The Glass Castle by Jeanette Wells (2005)
This New York Times bestseller is one of the starkest dysfunctional family dramas I’ve ever read (and I’ve read a LOT of them).  Both of the author’s parents drag their four kids through the horrors of their mental illnesses. Depending on their parents’ folie de jour the children alternate between feeling neglected or abused and believing they are the luckiest, most special, cherished children on earth.   Their father is a master spinner of tales paired with misguided genius and unrequited dreams.  He is never formally diagnosed but symptoms of narcissism, antisocial personality, paranoid delusions, psychosis, bipolar disorder and alcoholism are evident.  Their mother is depressed, dependent, histrionic and ineffectual (borderline comes to mind).  One sister ends up schizophrenic but the other three children demonstrate a resilience that is remarkable to behold.  This book demonstrates that all children from dysfunctional households do not have to end up dysfunctional themselves.  The author’s compassionate but unflinching consideration of her complex, chaotic and heartbreaking childhood raises fascinating questions about the varying roles of adversity, resilience, love and redemption in personality development.          

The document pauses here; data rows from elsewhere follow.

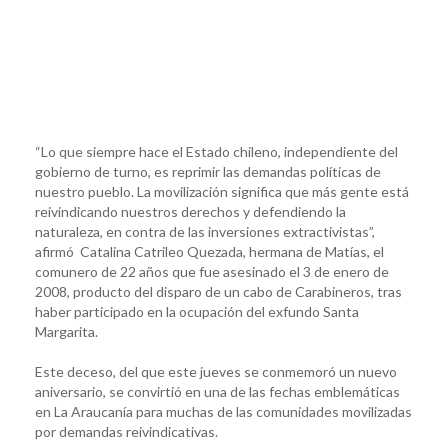
“Lo que siempre hace el Estado chileno, independiente del
gobierno de turno, es reprimir las demandas políticas de
nuestro pueblo. La movilización significa que más gente está
reivindicando nuestros derechos y defendiendo la
naturaleza, en contra de las inversiones extractivistas”,
afirmó Catalina Catrileo Quezada, hermana de Matías, el
comunero de 22 años que fue asesinado el 3 de enero de
2008, producto del disparo de un cabo de Carabineros, tras
haber participado en la ocupación del exfundo Santa
Margarita.
Este deceso, del que este jueves se conmemoró un nuevo
aniversario, se convirtió en una de las fechas emblemáticas
en La Araucanía para muchas de las comunidades movilizadas
por demandas reivindicativas.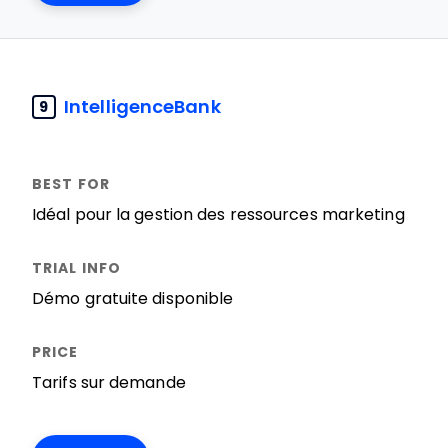
IntelligenceBank
9
Idéal pour la gestion des ressources marketing
Démo gratuite disponible
Tarifs sur demande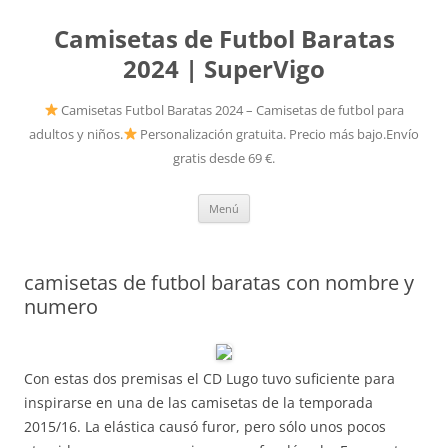
Camisetas de Futbol Baratas
2024 | SuperVigo
Camisetas Futbol Baratas 2024 – Camisetas de futbol para
adultos y niños.
Personalización gratuita. Precio más bajo.Envío
gratis desde 69 €.
Saltar
Menú
al
contenido
camisetas de futbol baratas con nombre y
numero
Con estas dos premisas el CD Lugo tuvo suficiente para
inspirarse en una de las camisetas de la temporada
2015/16. La elástica causó furor, pero sólo unos pocos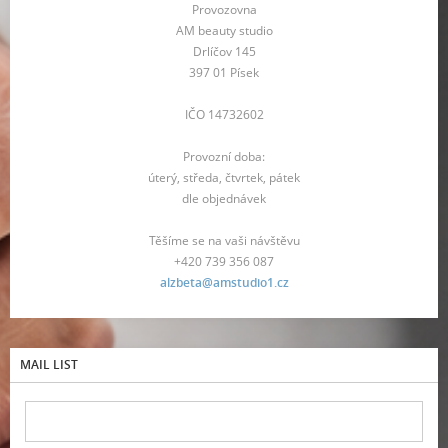
Provozovna
AM beauty studio
Drlíčov 145
397 01 Písek
IČO 14732602
Provozní doba:
úterý, středa, čtvrtek, pátek
dle objednávek
Těšíme se na vaši návštěvu
+420 739 356 087
alzbeta@amstudio1.cz
MAIL LIST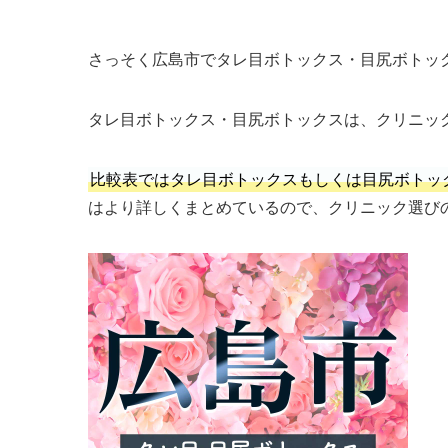
さっそく広島市でタレ目ボトックス・目尻ボトッ
タレ目ボトックス・目尻ボトックスは、クリニッ
比較表ではタレ目ボトックスもしくは目尻ボトッ
はより詳しくまとめているので、クリニック選び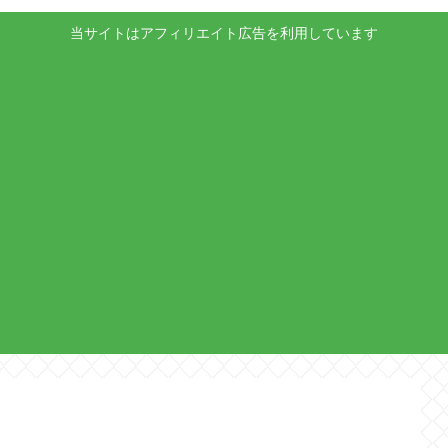
当サイトはアフィリエイト広告を利用しています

Divided Minds by Pamela Spiro Wagner and Carolyn S. Spiro, M.D. (2005)
What is it really like to be schizophrenic?  How can we even begin to imagine the chaos in the mind of someone who is psychotic?  If you want to know, read this book.  Divided Minds chronicles the lives of a pair of identical twins raised in an upper middle class family in Connecticut from their earliest memories (in the 1950’s) to the present.  One twin, Pam has chronic paranoid schizophrenia and the other twin, Carolyn, is a psychiatrist (I know, I know, hold the jokes please!).  The twins, who are now in their 50s, wrote the book together, primarily during the psychotic twin’s more lucid (aka well-medicated) moments.  For the researchers among us, please note that this pair of twins represents one of the most fascinating natural experiments in the etiology of schizophrenia to date. This illuminating and compellingly readable book will forever change your understanding of psychosis.